Farmakokinetik, clozapine di absorpsi secara cepat dan sempurna pada pemberian per oral. Kadar puncak plasma tercapai pada kira-kira 1,6 jam setelah pemberian obat. Clozapine secara ekstensif diikat protein plasma (>95%), obat ini di metabolisme hampir sempurna sebelum dieksresi lewat urin dan tinja (30% melaui kantong empedu dan 50% melaui urine), dengan waktu paruh rata-rata 11,8 jam sehingga pemberiannya dianjurkan 2 kali dalam sehari. 6 Distribusi dari clozapine dibandingkan obat antipsikotik lainnya lebih rendah. Umunya afinitas dari clozapine rendah pada reseptor D2 dan tinggi pada reseptor 5HT2A sehingga cenderung rendah untuk menyebabkan terjadinya efek samping EPS. Pada reseptor D4 afinitasnya lebig tinggi 10 kali lipat dibandingkan antipsikotik lainnya, dimana reseptor D4 terdapat pada daerah korteks dan sedikit pada daerah striatal. Hal ini lah yang membedakan clozapine dengan APG I. 4

Dosis : 4,8
- Hari 1 : 1 – 2 x 12,5 mg.
- Berikutnya ditingkatkan 25 – 50 mg / hari sp 300 – 450 mg / hari dengan   pemberian terbagi.
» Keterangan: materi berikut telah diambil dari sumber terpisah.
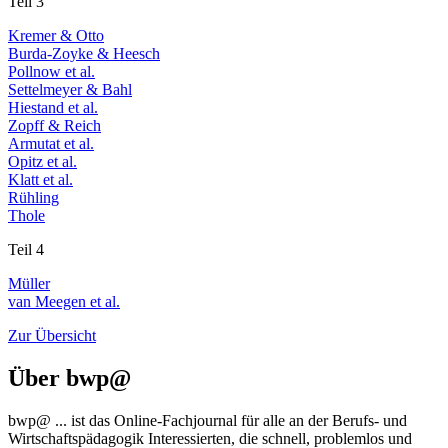
Teil 3
Kremer & Otto
Burda-Zoyke & Heesch
Pollnow et al.
Settelmeyer & Bahl
Hiestand et al.
Zopff & Reich
Armutat et al.
Opitz et al.
Klatt et al.
Rühling
Thole
Teil 4
Müller
van Meegen et al.
Zur Übersicht
Über
bwp
@
bwp
@
... ist das Online-Fachjournal für alle an der Berufs- und
Wirtschaftspädagogik Interessierten, die schnell, problemlos und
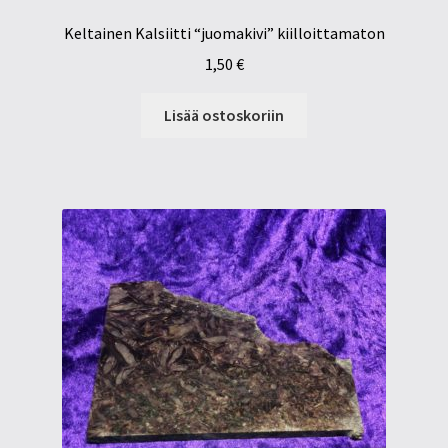
Keltainen Kalsiitti “juomakivi” kiilloittamaton
1,50
€
Lisää ostoskoriin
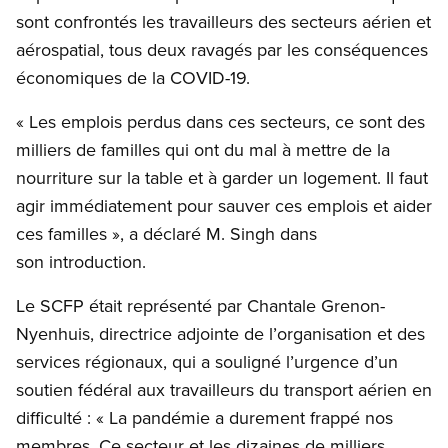
sont confrontés les travailleurs des secteurs aérien et
aérospatial, tous deux ravagés par les conséquences
économiques de la COVID-19.
« Les emplois perdus dans ces secteurs, ce sont des
milliers de familles qui ont du mal à mettre de la
nourriture sur la table et à garder un logement. Il faut
agir immédiatement pour sauver ces emplois et aider
ces familles », a déclaré M. Singh dans
son introduction.
Le SCFP était représenté par Chantale Grenon-
Nyenhuis, directrice adjointe de l’organisation et des
services régionaux, qui a souligné l’urgence d’un
soutien fédéral aux travailleurs du transport aérien en
difficulté : « La pandémie a durement frappé nos
membres. Ce secteur et les dizaines de milliers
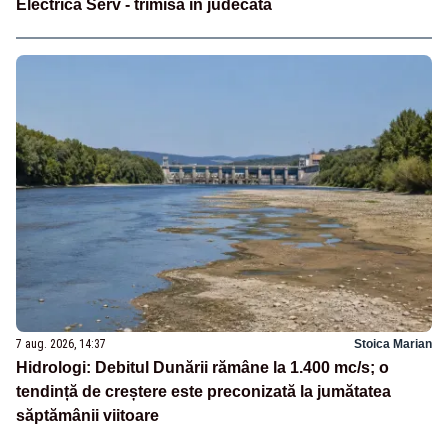
Electrica Serv - trimisă în judecată
7 aug. 2026, 14:37
Stoica Marian
Hidrologi: Debitul Dunării rămâne la 1.400 mc/s; o
tendință de creștere este preconizată la jumătatea
săptămânii viitoare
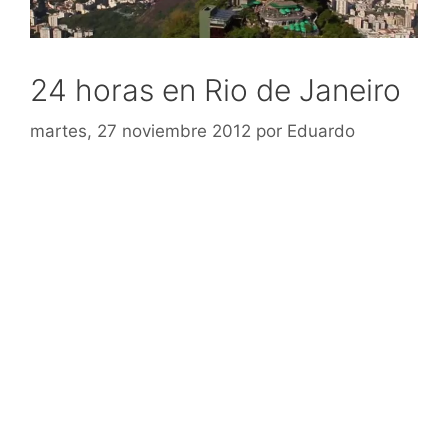
24 horas en Rio de Janeiro
martes, 27 noviembre 2012
por
Eduardo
- Dosis maksimal 600 mg / hari.
- Sediaan yang ada di pasaran tablet 25 mg dan 100 mg
Efek samping : 4,8
- Granulositopeni, agranulositosis, trombositopeni, eosinofilia, leukositosis, leukemia.
- Ngantuk, lesu, lemah, tidur, sakit kepala, bingung, gelisah, agitasi, delirium.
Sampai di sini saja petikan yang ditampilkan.